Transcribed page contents
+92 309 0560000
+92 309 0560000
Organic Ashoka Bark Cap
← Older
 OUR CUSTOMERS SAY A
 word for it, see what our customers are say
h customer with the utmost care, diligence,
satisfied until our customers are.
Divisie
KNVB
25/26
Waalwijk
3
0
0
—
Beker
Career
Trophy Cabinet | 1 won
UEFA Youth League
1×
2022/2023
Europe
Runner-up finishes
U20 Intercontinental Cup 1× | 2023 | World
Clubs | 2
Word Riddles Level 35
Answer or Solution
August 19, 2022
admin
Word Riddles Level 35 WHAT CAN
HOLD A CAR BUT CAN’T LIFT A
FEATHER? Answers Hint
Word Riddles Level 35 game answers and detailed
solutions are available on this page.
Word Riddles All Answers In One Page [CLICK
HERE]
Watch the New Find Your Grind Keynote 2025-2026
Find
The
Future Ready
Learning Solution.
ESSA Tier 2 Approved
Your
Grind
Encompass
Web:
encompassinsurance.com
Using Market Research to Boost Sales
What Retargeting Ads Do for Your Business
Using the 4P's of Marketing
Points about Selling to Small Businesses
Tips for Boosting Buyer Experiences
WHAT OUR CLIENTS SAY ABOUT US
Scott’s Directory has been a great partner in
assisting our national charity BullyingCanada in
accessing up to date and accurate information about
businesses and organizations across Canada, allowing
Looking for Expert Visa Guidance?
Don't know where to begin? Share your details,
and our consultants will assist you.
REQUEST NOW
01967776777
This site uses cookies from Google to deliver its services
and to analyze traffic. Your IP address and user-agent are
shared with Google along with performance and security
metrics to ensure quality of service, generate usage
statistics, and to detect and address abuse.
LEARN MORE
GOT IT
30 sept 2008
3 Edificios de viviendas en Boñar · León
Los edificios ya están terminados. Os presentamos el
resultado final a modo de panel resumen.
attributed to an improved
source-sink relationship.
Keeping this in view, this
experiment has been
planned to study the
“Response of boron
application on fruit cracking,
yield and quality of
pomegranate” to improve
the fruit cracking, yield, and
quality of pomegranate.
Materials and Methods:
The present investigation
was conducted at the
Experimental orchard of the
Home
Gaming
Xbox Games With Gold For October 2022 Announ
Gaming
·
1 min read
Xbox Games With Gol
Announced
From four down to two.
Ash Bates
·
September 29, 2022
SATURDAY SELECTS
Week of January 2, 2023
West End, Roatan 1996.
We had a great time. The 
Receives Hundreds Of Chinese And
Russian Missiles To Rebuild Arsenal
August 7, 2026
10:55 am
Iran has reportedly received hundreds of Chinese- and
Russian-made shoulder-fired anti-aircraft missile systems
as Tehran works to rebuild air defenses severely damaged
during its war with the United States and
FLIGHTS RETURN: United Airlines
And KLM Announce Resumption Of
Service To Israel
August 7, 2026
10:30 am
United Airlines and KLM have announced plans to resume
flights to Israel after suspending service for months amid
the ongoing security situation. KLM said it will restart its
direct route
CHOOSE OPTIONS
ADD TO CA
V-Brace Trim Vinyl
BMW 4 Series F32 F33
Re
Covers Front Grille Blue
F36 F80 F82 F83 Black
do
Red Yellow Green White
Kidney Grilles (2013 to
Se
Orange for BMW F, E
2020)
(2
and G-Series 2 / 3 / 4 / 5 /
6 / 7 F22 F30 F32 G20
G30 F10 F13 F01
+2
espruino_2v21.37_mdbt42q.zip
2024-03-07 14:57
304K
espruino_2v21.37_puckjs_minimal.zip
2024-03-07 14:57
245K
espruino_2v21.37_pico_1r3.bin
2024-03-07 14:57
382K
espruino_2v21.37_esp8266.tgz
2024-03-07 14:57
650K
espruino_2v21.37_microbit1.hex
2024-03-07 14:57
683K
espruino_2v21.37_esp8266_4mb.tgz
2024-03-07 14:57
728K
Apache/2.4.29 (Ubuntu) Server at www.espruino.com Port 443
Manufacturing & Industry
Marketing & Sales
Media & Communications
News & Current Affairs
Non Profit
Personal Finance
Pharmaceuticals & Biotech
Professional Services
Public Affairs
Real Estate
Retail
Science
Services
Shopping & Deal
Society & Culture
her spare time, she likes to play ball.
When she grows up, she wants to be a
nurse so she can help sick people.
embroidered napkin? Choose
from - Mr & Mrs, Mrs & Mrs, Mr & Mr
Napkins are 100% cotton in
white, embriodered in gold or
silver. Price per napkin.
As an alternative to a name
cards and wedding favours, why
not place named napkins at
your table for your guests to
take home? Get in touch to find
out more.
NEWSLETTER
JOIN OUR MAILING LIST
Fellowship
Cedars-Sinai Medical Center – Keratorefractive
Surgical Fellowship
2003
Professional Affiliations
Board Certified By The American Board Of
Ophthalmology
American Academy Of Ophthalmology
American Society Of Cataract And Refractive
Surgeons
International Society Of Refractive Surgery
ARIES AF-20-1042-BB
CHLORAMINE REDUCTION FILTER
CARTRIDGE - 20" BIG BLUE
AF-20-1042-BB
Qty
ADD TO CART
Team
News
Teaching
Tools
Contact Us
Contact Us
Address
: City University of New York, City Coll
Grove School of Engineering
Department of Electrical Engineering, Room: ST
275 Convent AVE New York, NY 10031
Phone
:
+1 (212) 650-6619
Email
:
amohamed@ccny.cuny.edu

TASK BRIEF: Copy out all of the records, keeping every line identical.

EXERCISE RESPONSE:
+92 309 0560000
+92 309 0560000
Organic Ashoka Bark Cap
← Older
 OUR CUSTOMERS SAY A
 word for it, see what our customers are say
h customer with the utmost care, diligence,
satisfied until our customers are.
Divisie
KNVB
25/26
Waalwijk
3
0
0
—
Beker
Career
Trophy Cabinet | 1 won
UEFA Youth League
1×
2022/2023
Europe
Runner-up finishes
U20 Intercontinental Cup 1× | 2023 | World
Clubs | 2
Word Riddles Level 35
Answer or Solution
August 19, 2022
admin
Word Riddles Level 35 WHAT CAN
HOLD A CAR BUT CAN’T LIFT A
FEATHER? Answers Hint
Word Riddles Level 35 game answers and detailed
solutions are available on this page.
Word Riddles All Answers In One Page [CLICK
HERE]
Watch the New Find Your Grind Keynote 2025-2026
Find
The
Future Ready
Learning Solution.
ESSA Tier 2 Approved
Your
Grind
Encompass
Web:
encompassinsurance.com
Using Market Research to Boost Sales
What Retargeting Ads Do for Your Business
Using the 4P's of Marketing
Points about Selling to Small Businesses
Tips for Boosting Buyer Experiences
WHAT OUR CLIENTS SAY ABOUT US
Scott’s Directory has been a great partner in
assisting our national charity BullyingCanada in
accessing up to date and accurate information about
businesses and organizations across Canada, allowing
Looking for Expert Visa Guidance?
Don't know where to begin? Share your details,
and our consultants will assist you.
REQUEST NOW
01967776777
This site uses cookies from Google to deliver its services
and to analyze traffic. Your IP address and user-agent are
shared with Google along with performance and security
metrics to ensure quality of service, generate usage
statistics, and to detect and address abuse.
LEARN MORE
GOT IT
30 sept 2008
3 Edificios de viviendas en Boñar · León
Los edificios ya están terminados. Os presentamos el
resultado final a modo de panel resumen.
attributed to an improved
source-sink relationship.
Keeping this in view, this
experiment has been
planned to study the
“Response of boron
application on fruit cracking,
yield and quality of
pomegranate” to improve
the fruit cracking, yield, and
quality of pomegranate.
Materials and Methods:
The present investigation
was conducted at the
Experimental orchard of the
Home
Gaming
Xbox Games With Gold For October 2022 Announ
Gaming
·
1 min read
Xbox Games With Gol
Announced
From four down to two.
Ash Bates
·
September 29, 2022
SATURDAY SELECTS
Week of January 2, 2023
West End, Roatan 1996.
We had a great time. The 
Receives Hundreds Of Chinese And
Russian Missiles To Rebuild Arsenal
August 7, 2026
10:55 am
Iran has reportedly received hundreds of Chinese- and
Russian-made shoulder-fired anti-aircraft missile systems
as Tehran works to rebuild air defenses severely damaged
during its war with the United States and
FLIGHTS RETURN: United Airlines
And KLM Announce Resumption Of
Service To Israel
August 7, 2026
10:30 am
United Airlines and KLM have announced plans to resume
flights to Israel after suspending service for months amid
the ongoing security situation. KLM said it will restart its
direct route
CHOOSE OPTIONS
ADD TO CA
V-Brace Trim Vinyl
BMW 4 Series F32 F33
Re
Covers Front Grille Blue
F36 F80 F82 F83 Black
do
Red Yellow Green White
Kidney Grilles (2013 to
Se
Orange for BMW F, E
2020)
(2
and G-Series 2 / 3 / 4 / 5 /
6 / 7 F22 F30 F32 G20
G30 F10 F13 F01
+2
espruino_2v21.37_mdbt42q.zip
2024-03-07 14:57
304K
espruino_2v21.37_puckjs_minimal.zip
2024-03-07 14:57
245K
espruino_2v21.37_pico_1r3.bin
2024-03-07 14:57
382K
espruino_2v21.37_esp8266.tgz
2024-03-07 14:57
650K
espruino_2v21.37_microbit1.hex
2024-03-07 14:57
683K
espruino_2v21.37_esp8266_4mb.tgz
2024-03-07 14:57
728K
Apache/2.4.29 (Ubuntu) Server at www.espruino.com Port 443
Manufacturing & Industry
Marketing & Sales
Media & Communications
News & Current Affairs
Non Profit
Personal Finance
Pharmaceuticals & Biotech
Professional Services
Public Affairs
Real Estate
Retail
Science
Services
Shopping & Deal
Society & Culture
her spare time, she likes to play ball.
When she grows up, she wants to be a
nurse so she can help sick people.
embroidered napkin? Choose
from - Mr & Mrs, Mrs & Mrs, Mr & Mr
Napkins are 100% cotton in
white, embriodered in gold or
silver. Price per napkin.
As an alternative to a name
cards and wedding favours, why
not place named napkins at
your table for your guests to
take home? Get in touch to find
out more.
NEWSLETTER
JOIN OUR MAILING LIST
Fellowship
Cedars-Sinai Medical Center – Keratorefractive
Surgical Fellowship
2003
Professional Affiliations
Board Certified By The American Board Of
Ophthalmology
American Academy Of Ophthalmology
American Society Of Cataract And Refractive
Surgeons
International Society Of Refractive Surgery
ARIES AF-20-1042-BB
CHLORAMINE REDUCTION FILTER
CARTRIDGE - 20" BIG BLUE
AF-20-1042-BB
Qty
ADD TO CART
Team
News
Teaching
Tools
Contact Us
Contact Us
Address
: City University of New York, City Coll
Grove School of Engineering
Department of Electrical Engineering, Room: ST
275 Convent AVE New York, NY 10031
Phone
:
+1 (212) 650-6619
Email
:
amohamed@ccny.cuny.edu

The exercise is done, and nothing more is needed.